Reputation: 1854
I have a line in a vertex shader
gl_Position = gl_ModelViewProjectionMatrix * vertex;
I need to do the same computation without a shader, like:
float vertex[4];
float modelviewProjection[16];
glGetFloatv(GL_MODELVIEW_MATRIX, modelviewProjection);
glMatrixMode(GL_PROJECTION_MATRIX);
glMultMatrixf(modelviewProjection);
for ( counter = 0; counter < numPoints; counter++ )
{
vertex[0] = *vertexPointer + randomAdvance(timeAlive) + sin(ParticleTime);
vertex[1] = *( vertexPointer + 1 ) + randomAdvance(timeAlive) + timeAlive * 0.6f;
vertex[2] = *( vertexPointer + 2 );
glPushMatrix();
glMultMatrixf(vertex);
*vertexPointer = vertex[0];
*( vertexPointer + 1 ) = vertex[1];
*( vertexPointer + 2 ) = vertex[2];
vertexPointer += 3;
glPopMatrix();
}
Upvotes: 1
Views: 3513
Reputation: 70136
If you have no suitable vector/matrix library, look into GLM (it can do that kind of thing without any fuss).

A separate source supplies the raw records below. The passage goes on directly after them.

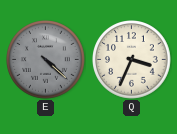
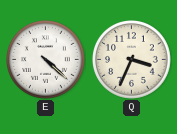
E dial: grey -> white
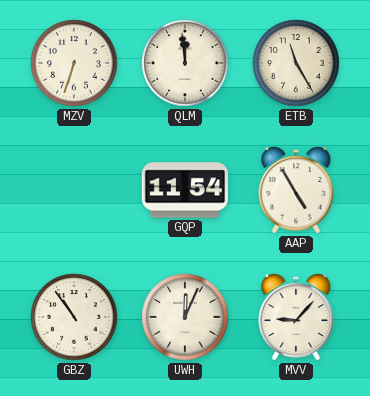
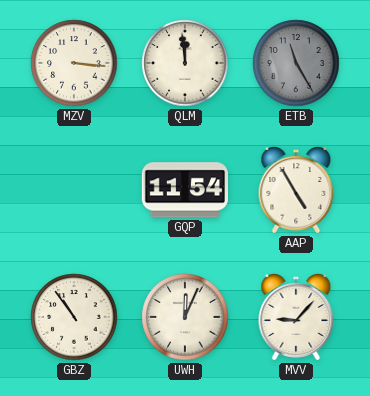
MZV: 6:33 -> 3:16
ETB dial: cream -> grey
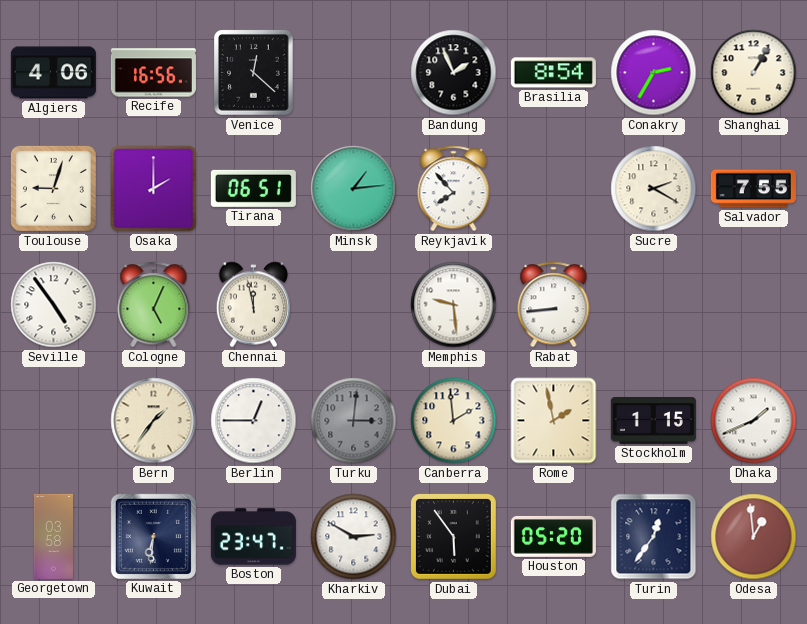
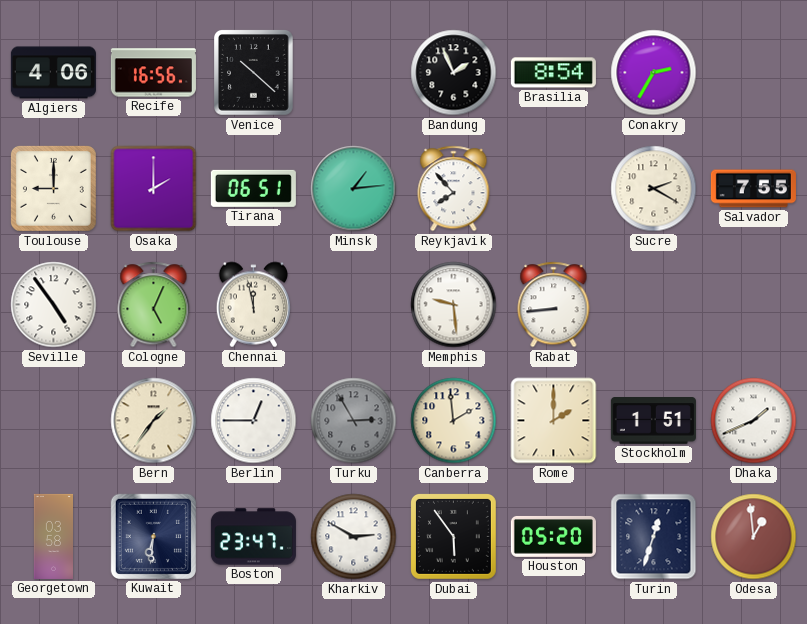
Venice: 12:22 -> 10:22
Shanghai: 1:05 -> none
Toulouse: 9:03 -> 9:00
Turku: 3:01 -> 2:55
Rome: 1:58 -> 2:00
Stockholm: 1:15 -> 1:51
Turin: 12:36 -> 12:33
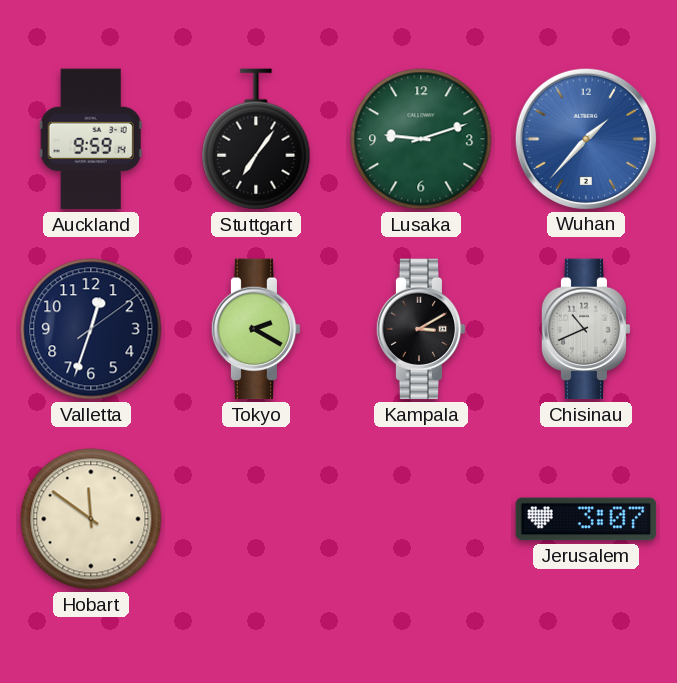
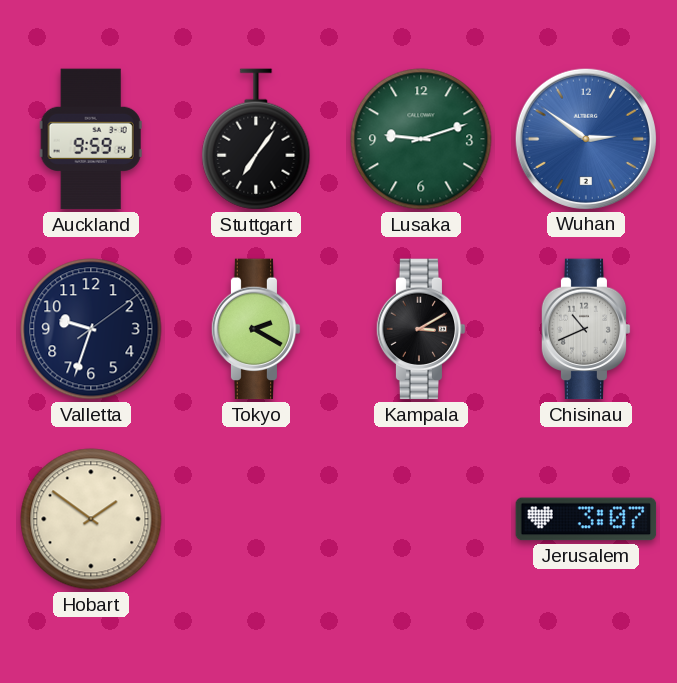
Wuhan: 1:37 -> 2:51
Valletta: 12:33 -> 9:33
Hobart: 11:51 -> 1:51
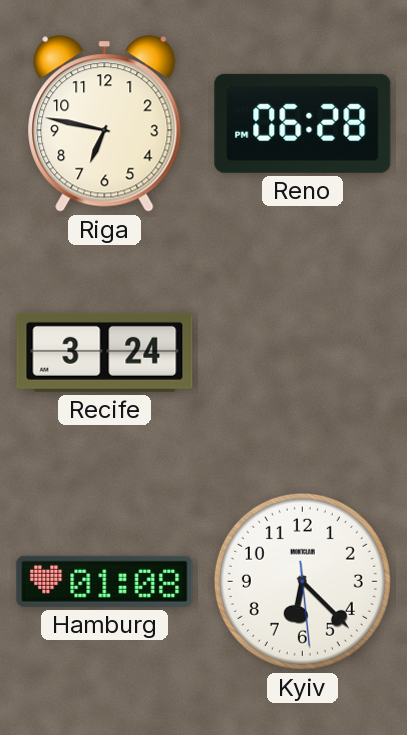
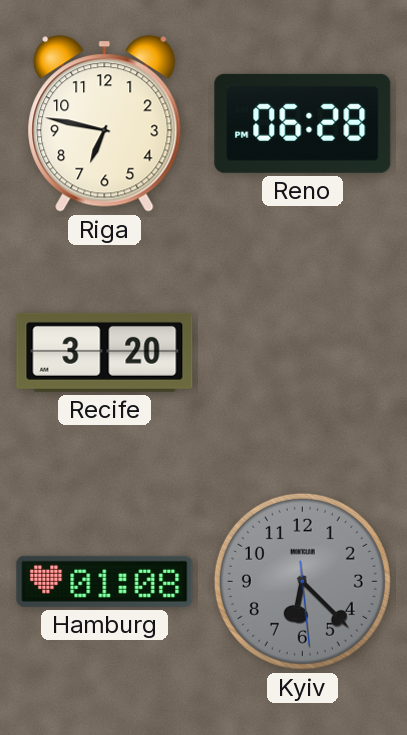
Recife: 3:24 -> 3:20
Kyiv dial: white -> grey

If you want to do it manually, the components of the transformed vector are the dot products of the respective rows in the matrix and the untransformed vector. That is because a vector can be seen as a matrix with one column (then just apply the rules of matrix multiplication).
Thus, assuming OpenGL memory layout, that would be:
x = x*m[0] + y*m[4] + z*m[8] + w*m[12], y = x*m[1] + y*m[5] + z*m[9] + w*m[13], etc.